It can feel personal for us as instructors to come upon acts of academic dishonesty. Such moments “can feel demoralizing, especially for someone whose life work is in the pursuit of academic excellence. It may seem daunting to verify and address the situation” (Mental Health Information for Faculty). The following resources set examples meant to assist faculty in finding ways of defining academic integrity for their own learners as a primary audience.
Building from Values
Academic Integrity, as set out by the International Center for Academic Integrity (3rd edition handbook, 2019), is a commitment, even in the face of adversity, to six fundamental values:
- Honesty
- Trust
- Fairness
- Respect
- Responsibility
- Courage
Addressing why integrity is important, they offer this statement:
Scholarly communities flourish when community members “live” the fundamental values. To do this, community members must invoke them—making them part of frequent dialogues that invite students, faculty, and administrators to consider the potential for ethical values to inform and improve various aspects of life on campus and beyond. (4)

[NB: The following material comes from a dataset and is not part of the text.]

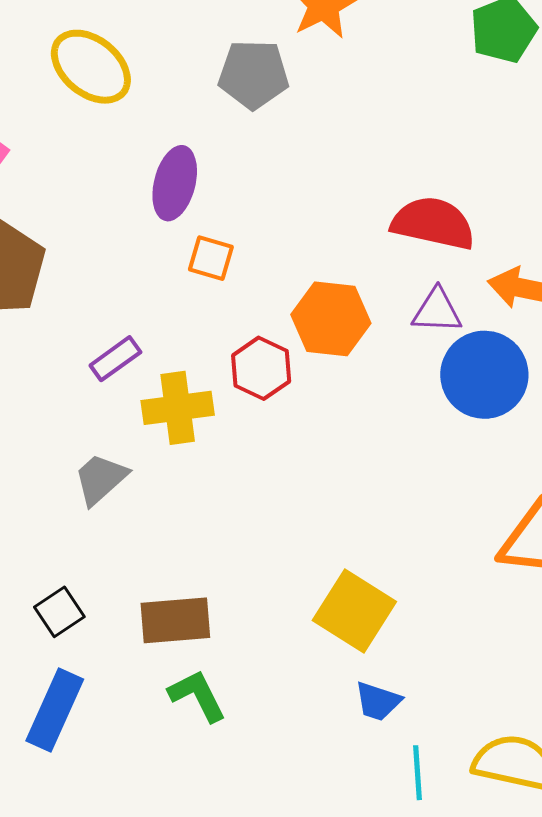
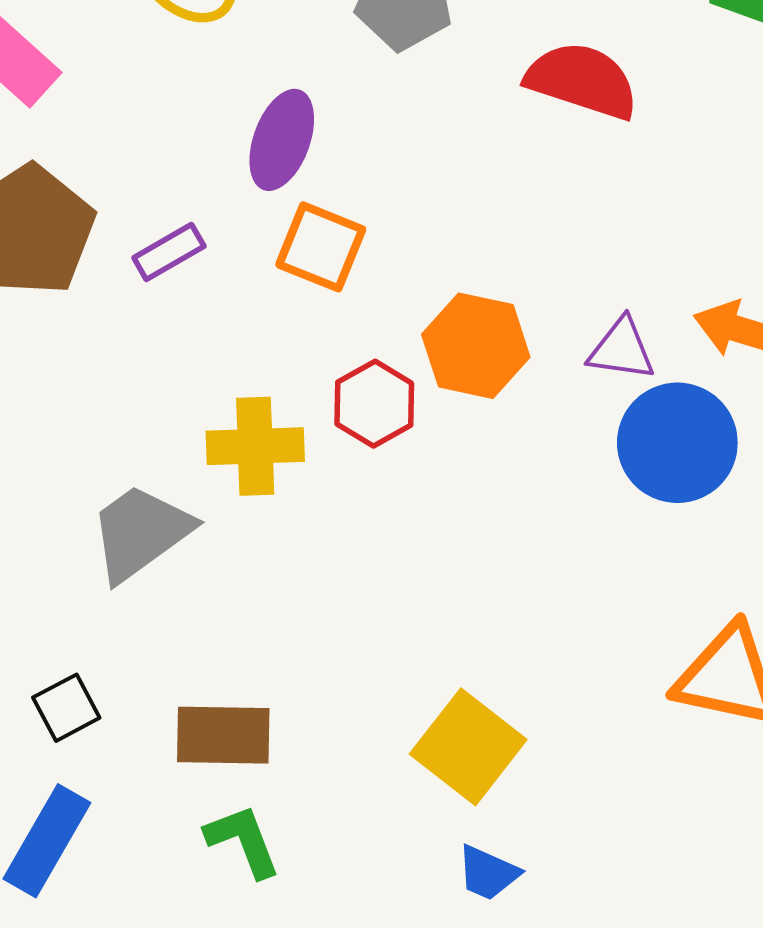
red semicircle: (433, 223) -> (582, 80), moved
orange square: (211, 258) -> (321, 247), size x1.4
purple rectangle: (115, 359) -> (169, 252), moved
gray trapezoid: (100, 479) -> (141, 532), size x1.4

In opening this section, titled “The Values,” the authors note dialogue as essential in establishing and sustaining integrity, and present each of the 6 values to support and extend discussions with students by noting definitions, core ideas, suggestions for framing the concept with students, and offering select resources.
Nottingham College’s “Use of Artificial Intelligence” policy identifies a seventh core value: Transparency that teachers and students need to address:
Student-facing staff have a responsibility to guide students in the use of AI tools [emphasis added] in accordance with this policy and the related guidance linked to above. Students should be helped to understand what constitutes academic misconduct when using AI tools to produce written work.
The “Too Good to be True: Student Misuse of AI Tools” section of Nottingham College’s AI: guidelines for teachers, trainers and assessors publication notes that “the main concern around student use of AI tools is a valid one: they are not producing their own work which demonstrates how much they understand the topic and are able to apply that knowledge.”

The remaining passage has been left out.